/---

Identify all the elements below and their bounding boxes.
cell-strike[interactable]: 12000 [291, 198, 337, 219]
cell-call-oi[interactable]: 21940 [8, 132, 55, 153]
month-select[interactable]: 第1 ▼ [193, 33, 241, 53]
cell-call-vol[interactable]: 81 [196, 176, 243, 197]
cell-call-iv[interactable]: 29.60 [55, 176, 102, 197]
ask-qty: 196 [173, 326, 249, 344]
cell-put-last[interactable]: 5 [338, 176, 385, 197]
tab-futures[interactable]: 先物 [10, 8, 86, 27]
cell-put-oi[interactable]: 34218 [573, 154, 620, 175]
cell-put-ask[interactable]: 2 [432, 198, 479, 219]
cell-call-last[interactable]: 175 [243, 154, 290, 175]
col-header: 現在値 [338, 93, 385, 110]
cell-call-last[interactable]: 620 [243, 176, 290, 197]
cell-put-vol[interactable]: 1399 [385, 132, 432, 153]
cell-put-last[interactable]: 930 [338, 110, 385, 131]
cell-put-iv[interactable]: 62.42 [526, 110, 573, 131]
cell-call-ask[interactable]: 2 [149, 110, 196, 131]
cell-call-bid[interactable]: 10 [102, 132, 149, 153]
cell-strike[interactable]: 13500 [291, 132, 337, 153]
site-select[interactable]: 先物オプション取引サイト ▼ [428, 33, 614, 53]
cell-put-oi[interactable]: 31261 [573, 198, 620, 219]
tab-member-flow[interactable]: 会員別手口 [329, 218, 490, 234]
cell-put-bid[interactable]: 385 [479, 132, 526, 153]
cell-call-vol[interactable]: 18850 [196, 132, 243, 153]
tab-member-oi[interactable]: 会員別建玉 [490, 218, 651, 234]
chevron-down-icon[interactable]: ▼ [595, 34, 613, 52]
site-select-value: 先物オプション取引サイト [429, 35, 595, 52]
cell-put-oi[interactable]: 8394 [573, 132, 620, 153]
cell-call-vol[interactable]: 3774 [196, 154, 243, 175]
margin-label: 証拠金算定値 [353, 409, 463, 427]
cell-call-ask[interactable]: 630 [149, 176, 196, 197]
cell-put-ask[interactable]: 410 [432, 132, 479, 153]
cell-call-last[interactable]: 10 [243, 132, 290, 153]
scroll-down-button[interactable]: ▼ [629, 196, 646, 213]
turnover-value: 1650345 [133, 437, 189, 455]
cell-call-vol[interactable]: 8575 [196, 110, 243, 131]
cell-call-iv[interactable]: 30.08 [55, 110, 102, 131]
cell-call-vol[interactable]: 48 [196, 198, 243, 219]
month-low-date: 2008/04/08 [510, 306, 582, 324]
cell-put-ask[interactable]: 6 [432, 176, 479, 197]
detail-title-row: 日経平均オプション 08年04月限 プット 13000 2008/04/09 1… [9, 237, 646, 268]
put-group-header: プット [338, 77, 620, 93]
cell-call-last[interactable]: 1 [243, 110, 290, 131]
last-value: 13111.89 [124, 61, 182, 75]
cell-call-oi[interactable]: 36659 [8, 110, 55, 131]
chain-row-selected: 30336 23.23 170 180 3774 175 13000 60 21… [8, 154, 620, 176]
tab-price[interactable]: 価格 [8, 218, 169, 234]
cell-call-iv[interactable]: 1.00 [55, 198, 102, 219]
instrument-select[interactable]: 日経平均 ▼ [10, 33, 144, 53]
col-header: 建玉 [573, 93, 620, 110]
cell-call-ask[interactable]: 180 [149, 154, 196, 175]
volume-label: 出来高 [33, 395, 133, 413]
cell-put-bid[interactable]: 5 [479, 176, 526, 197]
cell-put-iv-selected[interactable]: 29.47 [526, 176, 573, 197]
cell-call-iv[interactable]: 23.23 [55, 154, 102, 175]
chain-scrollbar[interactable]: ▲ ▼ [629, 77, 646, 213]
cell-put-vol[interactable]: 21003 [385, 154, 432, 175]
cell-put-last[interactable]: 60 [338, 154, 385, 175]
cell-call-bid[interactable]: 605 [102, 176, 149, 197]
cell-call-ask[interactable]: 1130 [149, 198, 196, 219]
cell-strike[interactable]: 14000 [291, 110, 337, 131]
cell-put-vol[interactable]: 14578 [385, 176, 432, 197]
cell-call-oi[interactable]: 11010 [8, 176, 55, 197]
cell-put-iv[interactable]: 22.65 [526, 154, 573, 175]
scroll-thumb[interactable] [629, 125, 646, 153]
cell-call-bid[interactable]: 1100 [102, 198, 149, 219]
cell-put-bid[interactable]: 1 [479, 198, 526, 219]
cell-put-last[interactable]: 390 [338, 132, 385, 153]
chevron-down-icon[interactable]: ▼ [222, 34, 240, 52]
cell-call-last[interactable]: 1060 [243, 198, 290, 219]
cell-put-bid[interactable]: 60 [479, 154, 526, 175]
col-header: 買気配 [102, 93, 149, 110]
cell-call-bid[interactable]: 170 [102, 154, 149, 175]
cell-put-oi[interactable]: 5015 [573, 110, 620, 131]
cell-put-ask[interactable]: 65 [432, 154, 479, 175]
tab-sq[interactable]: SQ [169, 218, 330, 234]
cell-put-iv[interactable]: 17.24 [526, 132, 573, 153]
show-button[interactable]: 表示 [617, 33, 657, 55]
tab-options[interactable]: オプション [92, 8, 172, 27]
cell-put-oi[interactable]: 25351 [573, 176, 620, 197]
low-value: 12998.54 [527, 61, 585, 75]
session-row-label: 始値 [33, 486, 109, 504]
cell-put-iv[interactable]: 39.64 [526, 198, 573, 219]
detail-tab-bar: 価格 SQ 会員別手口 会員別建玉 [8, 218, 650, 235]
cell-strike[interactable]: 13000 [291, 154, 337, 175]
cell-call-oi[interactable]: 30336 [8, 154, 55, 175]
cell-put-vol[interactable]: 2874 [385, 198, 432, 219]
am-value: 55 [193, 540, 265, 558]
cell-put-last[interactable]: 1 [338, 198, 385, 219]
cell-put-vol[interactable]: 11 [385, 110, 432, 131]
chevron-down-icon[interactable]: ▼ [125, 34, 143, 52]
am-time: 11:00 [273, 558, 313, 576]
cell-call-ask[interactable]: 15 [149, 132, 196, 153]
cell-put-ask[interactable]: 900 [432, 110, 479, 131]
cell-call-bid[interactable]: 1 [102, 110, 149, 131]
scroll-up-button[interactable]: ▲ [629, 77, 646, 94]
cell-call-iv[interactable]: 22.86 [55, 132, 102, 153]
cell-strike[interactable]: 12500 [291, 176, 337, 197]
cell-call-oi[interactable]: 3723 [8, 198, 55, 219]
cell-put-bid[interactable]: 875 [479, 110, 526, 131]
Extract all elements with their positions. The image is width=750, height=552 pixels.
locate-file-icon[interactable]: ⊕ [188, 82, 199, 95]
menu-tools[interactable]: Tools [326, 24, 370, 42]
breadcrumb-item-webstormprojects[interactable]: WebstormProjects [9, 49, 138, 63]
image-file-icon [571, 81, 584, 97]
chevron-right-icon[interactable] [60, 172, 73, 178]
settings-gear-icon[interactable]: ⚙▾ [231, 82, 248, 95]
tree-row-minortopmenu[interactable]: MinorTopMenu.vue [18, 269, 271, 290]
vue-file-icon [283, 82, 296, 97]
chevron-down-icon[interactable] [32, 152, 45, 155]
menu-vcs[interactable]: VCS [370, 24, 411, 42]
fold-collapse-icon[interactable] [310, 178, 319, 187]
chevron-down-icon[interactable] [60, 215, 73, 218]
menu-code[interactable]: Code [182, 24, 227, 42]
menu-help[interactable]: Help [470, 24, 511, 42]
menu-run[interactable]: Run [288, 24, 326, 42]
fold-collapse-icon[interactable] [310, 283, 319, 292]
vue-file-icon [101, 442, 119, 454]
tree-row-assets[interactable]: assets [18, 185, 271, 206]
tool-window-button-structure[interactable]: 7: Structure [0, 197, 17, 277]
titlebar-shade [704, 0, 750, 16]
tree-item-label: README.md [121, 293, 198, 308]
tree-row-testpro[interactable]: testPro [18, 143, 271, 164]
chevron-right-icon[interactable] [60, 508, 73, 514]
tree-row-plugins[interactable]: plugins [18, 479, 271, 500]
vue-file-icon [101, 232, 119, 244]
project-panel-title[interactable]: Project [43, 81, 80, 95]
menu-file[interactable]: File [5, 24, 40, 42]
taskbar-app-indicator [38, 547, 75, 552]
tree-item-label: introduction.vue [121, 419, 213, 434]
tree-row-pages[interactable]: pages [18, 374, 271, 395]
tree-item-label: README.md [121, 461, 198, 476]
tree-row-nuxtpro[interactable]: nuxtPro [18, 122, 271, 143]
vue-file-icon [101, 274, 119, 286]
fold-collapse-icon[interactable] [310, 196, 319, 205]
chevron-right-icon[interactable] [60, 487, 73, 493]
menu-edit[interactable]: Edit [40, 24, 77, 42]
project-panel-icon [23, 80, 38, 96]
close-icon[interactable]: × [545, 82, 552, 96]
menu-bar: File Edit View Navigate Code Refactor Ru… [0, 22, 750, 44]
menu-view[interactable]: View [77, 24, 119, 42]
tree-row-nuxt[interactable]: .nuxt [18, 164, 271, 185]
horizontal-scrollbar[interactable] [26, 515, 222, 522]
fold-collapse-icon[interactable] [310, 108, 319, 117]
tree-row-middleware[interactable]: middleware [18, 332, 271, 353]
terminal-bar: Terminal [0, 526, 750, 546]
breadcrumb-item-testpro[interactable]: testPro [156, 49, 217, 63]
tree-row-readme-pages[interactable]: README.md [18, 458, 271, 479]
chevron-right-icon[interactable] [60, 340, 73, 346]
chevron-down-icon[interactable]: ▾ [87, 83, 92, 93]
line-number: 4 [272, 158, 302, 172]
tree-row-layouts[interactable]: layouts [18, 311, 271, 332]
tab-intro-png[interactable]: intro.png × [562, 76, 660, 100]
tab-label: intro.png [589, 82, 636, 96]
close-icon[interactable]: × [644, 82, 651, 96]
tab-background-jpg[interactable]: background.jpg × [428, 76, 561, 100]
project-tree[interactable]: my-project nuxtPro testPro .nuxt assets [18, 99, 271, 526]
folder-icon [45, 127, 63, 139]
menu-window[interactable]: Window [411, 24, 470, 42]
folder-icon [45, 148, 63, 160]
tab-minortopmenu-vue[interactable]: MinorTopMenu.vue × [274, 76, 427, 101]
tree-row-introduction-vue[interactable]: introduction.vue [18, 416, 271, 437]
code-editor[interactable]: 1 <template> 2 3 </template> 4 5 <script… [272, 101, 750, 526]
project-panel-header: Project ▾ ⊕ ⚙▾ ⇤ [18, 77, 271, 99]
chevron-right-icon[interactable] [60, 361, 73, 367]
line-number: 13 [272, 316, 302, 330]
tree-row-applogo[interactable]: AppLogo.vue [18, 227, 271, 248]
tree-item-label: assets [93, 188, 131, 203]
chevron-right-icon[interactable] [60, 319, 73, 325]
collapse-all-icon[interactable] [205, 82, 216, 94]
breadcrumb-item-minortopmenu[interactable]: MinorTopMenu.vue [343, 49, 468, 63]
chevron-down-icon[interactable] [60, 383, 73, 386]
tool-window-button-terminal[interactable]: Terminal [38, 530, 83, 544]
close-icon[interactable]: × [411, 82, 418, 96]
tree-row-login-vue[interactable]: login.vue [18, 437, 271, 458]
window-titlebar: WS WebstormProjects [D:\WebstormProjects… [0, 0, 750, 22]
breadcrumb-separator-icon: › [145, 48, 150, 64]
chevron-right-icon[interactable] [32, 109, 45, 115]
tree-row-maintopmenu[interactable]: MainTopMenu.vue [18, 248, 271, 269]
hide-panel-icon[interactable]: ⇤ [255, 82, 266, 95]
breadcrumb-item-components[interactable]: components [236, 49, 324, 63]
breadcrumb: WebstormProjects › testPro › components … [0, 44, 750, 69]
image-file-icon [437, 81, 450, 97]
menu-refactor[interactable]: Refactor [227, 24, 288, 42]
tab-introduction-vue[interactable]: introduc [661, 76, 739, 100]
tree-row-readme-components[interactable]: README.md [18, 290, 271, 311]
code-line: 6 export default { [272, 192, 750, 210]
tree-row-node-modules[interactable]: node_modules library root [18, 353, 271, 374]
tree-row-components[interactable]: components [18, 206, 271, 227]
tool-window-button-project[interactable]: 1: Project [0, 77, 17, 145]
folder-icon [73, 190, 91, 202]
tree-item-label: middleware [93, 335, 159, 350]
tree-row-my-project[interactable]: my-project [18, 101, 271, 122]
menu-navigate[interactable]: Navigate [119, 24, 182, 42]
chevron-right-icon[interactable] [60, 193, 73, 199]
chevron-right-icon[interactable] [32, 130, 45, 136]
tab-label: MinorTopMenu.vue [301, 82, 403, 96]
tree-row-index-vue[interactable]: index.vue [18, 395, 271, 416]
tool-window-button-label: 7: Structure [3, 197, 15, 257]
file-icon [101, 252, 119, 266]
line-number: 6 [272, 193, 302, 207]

\---

* _What the exercise asks_
Wherever the string "collapse" appears in a line of the records above, copy that line.

* _Expected answer_
fold-collapse-icon[interactable] [310, 178, 319, 187]
fold-collapse-icon[interactable] [310, 283, 319, 292]
fold-collapse-icon[interactable] [310, 196, 319, 205]
fold-collapse-icon[interactable] [310, 108, 319, 117]
collapse-all-icon[interactable] [205, 82, 216, 94]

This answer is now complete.